44. Conduct educational campaigns aimed that all citizens know about their rights to
complete and unrestricted access to public services of collection, treatment and disposal
of unavoidable wastes, which service must be of good quality and for a fair cost.
45. Mobilize society against the installation of more waste incinerators and for the
deactivation of existing ones.
46. Pressure government bodies to establish institutional waste management plans which
include education campaigns, collection, making of recyclables, environmentally sound
final destination and purchasing goods with recycled content.

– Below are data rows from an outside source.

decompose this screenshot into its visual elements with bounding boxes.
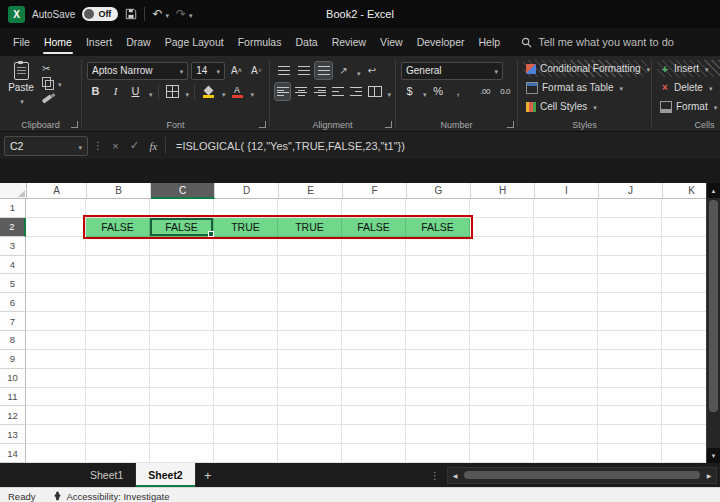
row-header-8[interactable]: 8 xyxy=(0,331,26,350)
vertical-scrollbar[interactable]: ▲ ▼ xyxy=(706,183,720,463)
cell-F6[interactable] xyxy=(342,293,406,312)
cell-D11[interactable] xyxy=(214,388,278,407)
cell-I3[interactable] xyxy=(534,237,598,256)
cell-E7[interactable] xyxy=(278,312,342,331)
row-header-4[interactable]: 4 xyxy=(0,256,26,275)
tab-help[interactable]: Help xyxy=(472,28,508,56)
column-header-C[interactable]: C xyxy=(151,183,215,199)
cell-A8[interactable] xyxy=(26,331,86,350)
cell-E3[interactable] xyxy=(278,237,342,256)
cell-F12[interactable] xyxy=(342,406,406,425)
insert-function-button[interactable]: fx xyxy=(146,140,161,152)
cell-I6[interactable] xyxy=(534,293,598,312)
formula-input[interactable]: =ISLOGICAL( {12,"Yes",TRUE,FALSE,23,"t1"… xyxy=(170,140,716,152)
tab-formulas[interactable]: Formulas xyxy=(231,28,289,56)
cell-B4[interactable] xyxy=(86,256,150,275)
cell-J14[interactable] xyxy=(598,444,662,463)
cell-F7[interactable] xyxy=(342,312,406,331)
cell-D2[interactable]: TRUE xyxy=(214,218,278,237)
fill-color-button[interactable] xyxy=(200,83,217,100)
name-box[interactable]: C2 xyxy=(4,136,88,156)
cell-E8[interactable] xyxy=(278,331,342,350)
cancel-button[interactable]: × xyxy=(108,140,123,152)
percent-style-button[interactable]: % xyxy=(430,83,447,100)
cell-B11[interactable] xyxy=(86,388,150,407)
cell-B14[interactable] xyxy=(86,444,150,463)
row-header-13[interactable]: 13 xyxy=(0,425,26,444)
cell-I9[interactable] xyxy=(534,350,598,369)
tab-view[interactable]: View xyxy=(373,28,410,56)
increase-decimal-button[interactable]: .00 xyxy=(477,83,494,100)
cell-I13[interactable] xyxy=(534,425,598,444)
cell-B1[interactable] xyxy=(86,199,150,218)
tell-me-search[interactable]: Tell me what you want to do xyxy=(521,36,674,48)
cell-A3[interactable] xyxy=(26,237,86,256)
cell-A2[interactable] xyxy=(26,218,86,237)
column-header-F[interactable]: F xyxy=(343,183,407,199)
cell-A14[interactable] xyxy=(26,444,86,463)
cell-J3[interactable] xyxy=(598,237,662,256)
format-button[interactable]: Format xyxy=(657,98,720,115)
cell-G11[interactable] xyxy=(406,388,470,407)
font-size-select[interactable]: 14 xyxy=(191,62,225,80)
cell-styles-button[interactable]: Cell Styles xyxy=(523,98,647,115)
tab-review[interactable]: Review xyxy=(325,28,373,56)
cell-F1[interactable] xyxy=(342,199,406,218)
cell-B12[interactable] xyxy=(86,406,150,425)
row-header-9[interactable]: 9 xyxy=(0,350,26,369)
scroll-right-icon[interactable]: ▶ xyxy=(702,472,716,479)
format-painter-button[interactable] xyxy=(42,93,62,105)
cell-B7[interactable] xyxy=(86,312,150,331)
cell-E4[interactable] xyxy=(278,256,342,275)
cell-F10[interactable] xyxy=(342,369,406,388)
orientation-button[interactable]: ↗ xyxy=(335,62,352,79)
row-header-6[interactable]: 6 xyxy=(0,293,26,312)
tab-data[interactable]: Data xyxy=(288,28,324,56)
row-header-14[interactable]: 14 xyxy=(0,444,26,463)
column-header-B[interactable]: B xyxy=(87,183,151,199)
cell-H14[interactable] xyxy=(470,444,534,463)
cell-A13[interactable] xyxy=(26,425,86,444)
align-left-button[interactable] xyxy=(275,83,290,100)
row-header-7[interactable]: 7 xyxy=(0,312,26,331)
cell-D13[interactable] xyxy=(214,425,278,444)
row-header-10[interactable]: 10 xyxy=(0,369,26,388)
cell-A1[interactable] xyxy=(26,199,86,218)
cell-F4[interactable] xyxy=(342,256,406,275)
italic-button[interactable]: I xyxy=(107,83,124,100)
tab-insert[interactable]: Insert xyxy=(79,28,119,56)
cell-B2[interactable]: FALSE xyxy=(86,218,150,237)
cell-C5[interactable] xyxy=(150,274,214,293)
cell-E14[interactable] xyxy=(278,444,342,463)
row-header-5[interactable]: 5 xyxy=(0,274,26,293)
cell-G3[interactable] xyxy=(406,237,470,256)
cell-J8[interactable] xyxy=(598,331,662,350)
bold-button[interactable]: B xyxy=(87,83,104,100)
cell-J9[interactable] xyxy=(598,350,662,369)
autosave-toggle[interactable]: Off xyxy=(82,7,118,21)
cell-C6[interactable] xyxy=(150,293,214,312)
cell-A6[interactable] xyxy=(26,293,86,312)
cell-J2[interactable] xyxy=(598,218,662,237)
cell-J7[interactable] xyxy=(598,312,662,331)
cell-J10[interactable] xyxy=(598,369,662,388)
undo-button[interactable]: ↶ xyxy=(152,8,169,20)
cell-C9[interactable] xyxy=(150,350,214,369)
cell-F13[interactable] xyxy=(342,425,406,444)
cell-D3[interactable] xyxy=(214,237,278,256)
align-center-button[interactable] xyxy=(293,83,308,100)
cell-F8[interactable] xyxy=(342,331,406,350)
cell-C3[interactable] xyxy=(150,237,214,256)
cell-C14[interactable] xyxy=(150,444,214,463)
cell-G2[interactable]: FALSE xyxy=(406,218,470,237)
cell-E2[interactable]: TRUE xyxy=(278,218,342,237)
comma-style-button[interactable]: , xyxy=(450,83,467,100)
cell-B3[interactable] xyxy=(86,237,150,256)
scroll-up-icon[interactable]: ▲ xyxy=(707,183,720,198)
cell-D14[interactable] xyxy=(214,444,278,463)
cell-G10[interactable] xyxy=(406,369,470,388)
cell-C2[interactable]: FALSE xyxy=(150,218,214,237)
cell-A11[interactable] xyxy=(26,388,86,407)
cell-H3[interactable] xyxy=(470,237,534,256)
column-header-H[interactable]: H xyxy=(471,183,535,199)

In Regard to Hazardous Wastes
47. Pressure local, regional and national governments to establish legal, financial and
monitoring mechanisms that guarantee:
a. the reduction in the production of hazardous waste by making industry introduce
preventive and substitutive technologies to those that generate such wastes either as
industrial waste or as consumer products
b. the regular publication and rigorous control of the transportation routes of
dangerous chemical substances, to and from their production sites. In the case of regular
transportation through inhabited areas there must be a previous public risk evaluation in
which the potentially affected population would approve or deny the use of such routes
c. a ban on imports of hazardous waste-producing technology repudiated in the countries
of origin, including the systematic denunciation of the practice of linking financial
loans to the acceptance of such technologies.
48. Form pressure group for a tax on the use of chemicals and their emissions by
industry as a disincentive for the chemical abuse. Funds generated by such tax will be set
aside for communities so that they can hire their own technicians and scientists for
conducting environmental studies and assessment for enabling citizens inspection and
permanent oversight of industrial facilities for computerizing information about chemical
substances that corporations us, store and their final disposition. This information will
be available free of charge to all citizens.
49. Claim for an immediate revision on the policies and legislation regarding the use
and commercialization of all agrochemicals and ban the export and traffic of agrochemicals
that have been prohibited in their country of origin.
In Regards to Nuclear Wastes
50. Provide for the Universal Declaration of Human Rights to be supplemented with an
article to widen the spectrum of Human Rights to include ecological security and
'radiation security' in particular.
51. Mobilize society to create national and international legislation with the
following elements:
a. Permanent ban on the construction of nuclear installations
b. Deactivate and substitute existing nuclear reactors, and public the methods,
criteria and timetables employed in the process
c. Ban on the burning of plutonium
d. Nuclear waste must be stored in a monitored retrievable way so that future
generations can repackage it and keep it secured
e. General prohibition of the use of sealed sources for food irradiation and oil
exploration and of proper disposal of those previously used
f. To guarantee that the treatment and depositing of nuclear waste is done in the
countries of origin on the basis of unlimited liability on part of the producers of such
waste. The liability includes the obligation to restore, decontaminate and revitalize any
location that has been affected by radioactive leaks
g. To start to control effectively the management and isolation of medical nuclear
wastes
h. There must be public health surveillance and medical assistance for workers and
other persons exposed through nuclear accidents. Information on such accidents must be
shared by computer systems.
52. Demand workers protection in nuclear installations from hazards of radiation
53. Promote and reinforce bans on the mining of uranium and the transportation of
plutonium both inside and between countries.
54. Fight for nuclear-free zones in all countries.